Really? A Member of Congress can retire after just 1 year and get full benefits?
As a matter of fact, the answer is no. Like most Americans, Members of Congress must work for decades and contribute to their pension plan before they can receive full retirement benefits.
The facts: Like all federal employees, Members of Congress are required by law to participate in Social Security. Similarly, Members of Congress, like all federal employees, also have the option of participating in a pension plan: the Civil Service Retirement System (CSRS) if they were first elected prior to 1987 or the Federal Employees Retirement System (FERS) for everyone else.
Members of Congress are eligible for a pension at age 62 if they have completed at least five years of service. They are eligible for a pension at age 50 if they have completed 20 years of service, or at any age after completing 25 years of service.
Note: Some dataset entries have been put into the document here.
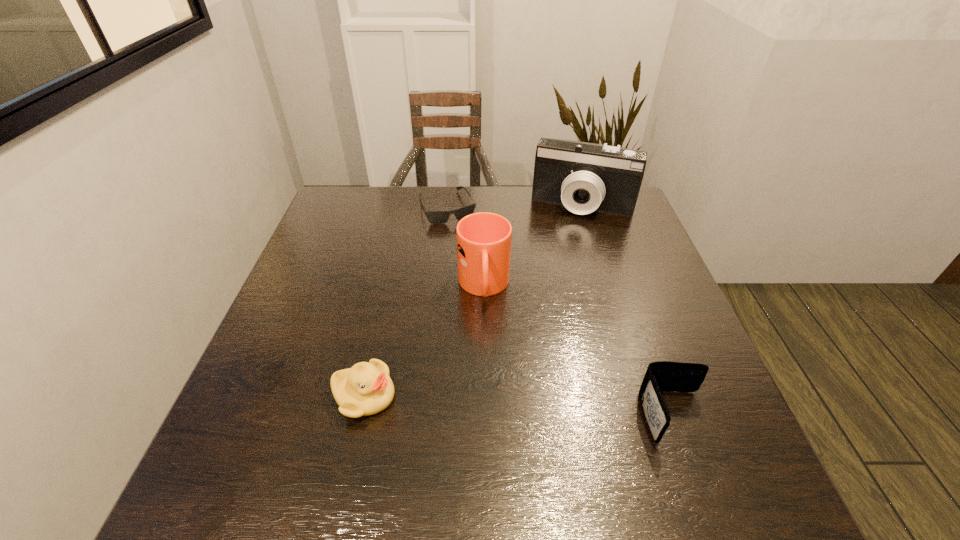 Image resolution: width=960 pixels, height=540 pixels. Find the location of `wallet situated at the right edge`. wallet situated at the right edge is located at coordinates (660, 376).

Find the location of `camcorder that is at the right edge`. camcorder that is at the right edge is located at coordinates (584, 177).

At what (x,y) coordinates should I click in order to perform the action: click on object positioned at the far right corner. Please return your answer as a coordinate pair (x, y). Looking at the image, I should click on (584, 177).

The image size is (960, 540). Identify the location of object that is at the near right corner. (660, 376).

The image size is (960, 540). I want to click on free space at the far edge of the desktop, so click(x=493, y=191).

Where is `vacant space at the near edge`? vacant space at the near edge is located at coordinates (536, 406).

I want to click on free spot at the left edge of the desktop, so click(349, 273).

The width and height of the screenshot is (960, 540). Find the location of `free space at the right edge`. free space at the right edge is located at coordinates (682, 393).

In the image, there is a desktop. Identify the location of free space at the near left corner. This screenshot has height=540, width=960. (242, 404).

Where is `free space at the far right corner`? free space at the far right corner is located at coordinates (593, 222). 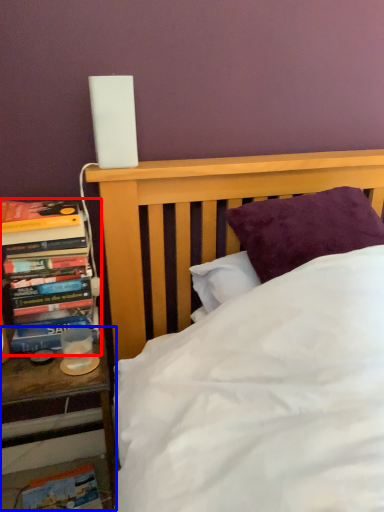 Question: Which object is closer to the camera taking this photo, book (highlighted by a red box) or nightstand (highlighted by a blue box)?

Choices:
 (A) book
 (B) nightstand

Answer: (B) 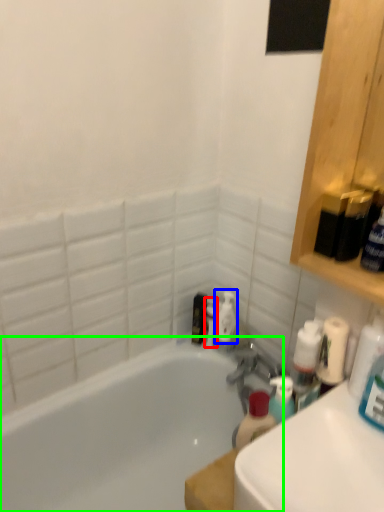 Question: Considering the real-world distances, which object is farthest from toiletry (highlighted by a red box)? cleaning product (highlighted by a blue box) or bathtub (highlighted by a green box)?

Choices:
 (A) cleaning product
 (B) bathtub

Answer: (B) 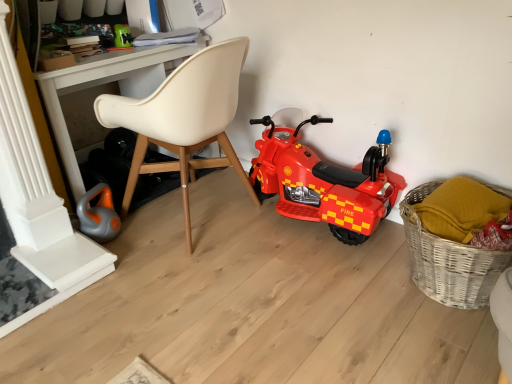 Question: Considering the relative sizes of green plastic toy at upper left, arranged as the first toy when viewed from the back, and beige leather chair at center in the image provided, is green plastic toy at upper left, arranged as the first toy when viewed from the back, bigger than beige leather chair at center?

Choices:
 (A) no
 (B) yes

Answer: (A)

Question: Is the depth of green plastic toy at upper left, arranged as the first toy when viewed from the back, greater than that of beige leather chair at center?

Choices:
 (A) no
 (B) yes

Answer: (B)

Question: Is green plastic toy at upper left, the 2th toy ordered from the bottom, thinner than beige leather chair at center?

Choices:
 (A) no
 (B) yes

Answer: (B)

Question: Is green plastic toy at upper left, which ranks as the second toy in front-to-back order, oriented away from beige leather chair at center?

Choices:
 (A) yes
 (B) no

Answer: (B)

Question: Is there a large distance between green plastic toy at upper left, which ranks as the second toy in front-to-back order, and beige leather chair at center?

Choices:
 (A) no
 (B) yes

Answer: (A)

Question: Is green plastic toy at upper left, arranged as the first toy when viewed from the back, closer to camera compared to beige leather chair at center?

Choices:
 (A) yes
 (B) no

Answer: (B)

Question: Considering the relative sizes of beige leather chair at center and white plastic desk at upper center in the image provided, is beige leather chair at center smaller than white plastic desk at upper center?

Choices:
 (A) no
 (B) yes

Answer: (B)

Question: From the image's perspective, is beige leather chair at center on top of white plastic desk at upper center?

Choices:
 (A) no
 (B) yes

Answer: (A)

Question: From the image's perspective, is beige leather chair at center under white plastic desk at upper center?

Choices:
 (A) no
 (B) yes

Answer: (B)

Question: Does beige leather chair at center have a larger size compared to white plastic desk at upper center?

Choices:
 (A) yes
 (B) no

Answer: (B)

Question: Does beige leather chair at center appear on the left side of white plastic desk at upper center?

Choices:
 (A) no
 (B) yes

Answer: (A)

Question: Is beige leather chair at center thinner than white plastic desk at upper center?

Choices:
 (A) no
 (B) yes

Answer: (A)

Question: Considering the relative positions of red plastic toy motorcycle at center and white plastic desk at upper center in the image provided, is red plastic toy motorcycle at center in front of white plastic desk at upper center?

Choices:
 (A) no
 (B) yes

Answer: (B) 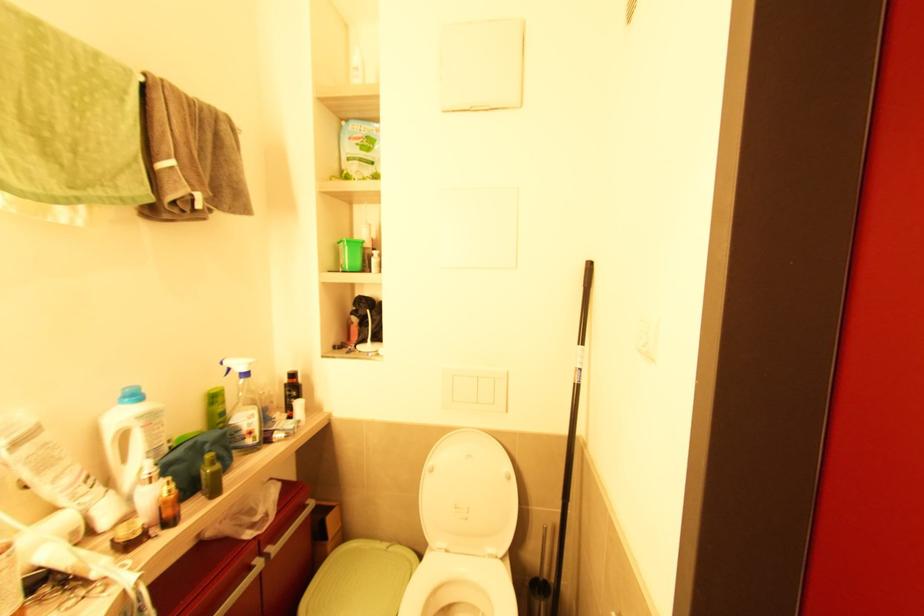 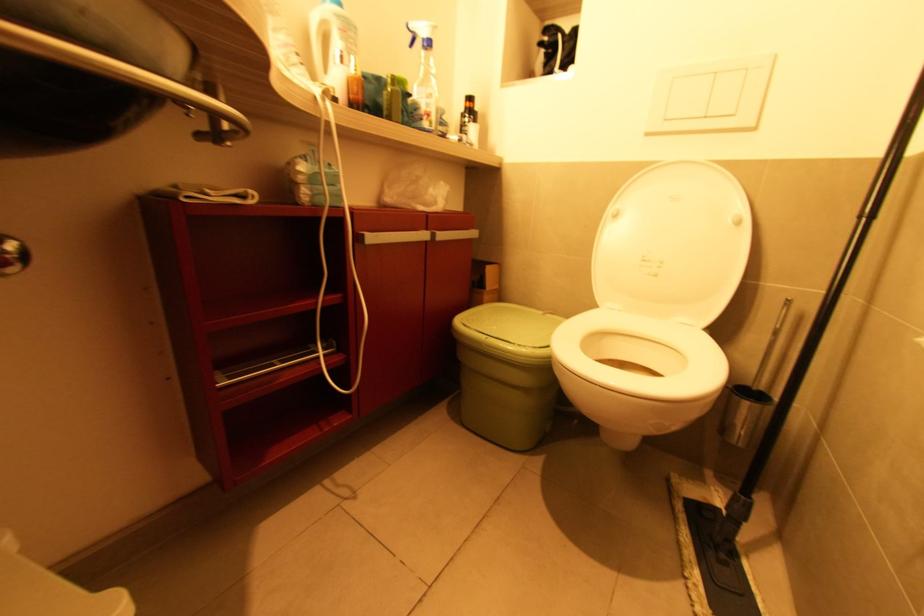 Find the pixel in the second image that matches (x=432, y=472) in the first image.

(617, 217)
The amount of the pension depends on years of service and the average of the highest three years of salary. By law, the starting amount of a member’s retirement annuity may not exceed 80 percent of his or her final salary.
Congressional pensions are funded the same way as those of other federal employees: through a combination of general tax provisions and contributions from the participants. Members of Congress in the FERS plan must pay 1.3% of their salary to FERS and 6.2% in Social Security taxes.
Read a report that provides more detail on retirement benefits for members of Congress.
A real example of the story as it has been circulated on the Web:
So that any who don’t, may know.
Our Senators and Congressmen don’t pay in to Social Security, and, of course, they don’t collect from it.
The reason is that they have a special retirement plan that they voted for themselves many years ago. For all practical purposes, it works like this:
When they retire, they continue to draw their same pay, until they die, except that it may be increased from time to time, by cost of living adjustments.
For instance, former Senator Bradley, and his wife, may be expected to draw $7,900,000, with Mrs. Bradley drawing $275,000 during the last year of her life. This is calculated on an average life span for each.
This would be well and good, except that they paid nothing in on any kind of retirement, and neither does any other Senator or Congressman.
This fine retirement comes right out of the General Fund: our tax money. While we who pay for it all, draw an average of $1000/month from Social Security.
Imagine for a moment that you could structure a retirement plan so desirable that people would have extra deducted so that they could increase their own personal retirement income. A retirement plan that works so well, that Railroad employees, Postal Workers, and others who aren’t in it, would clamor to get in.
That is how good Social Security could be, if only one small change were made. That change is to jerk the Golden Fleece retirement out from under the Senators and Congressmen, and put them in Social Security with the rest of us. Then watch how fast they fix it.
If enough people receive this, maybe one or some of them along the way, might be able to help. How many can YOU send it to?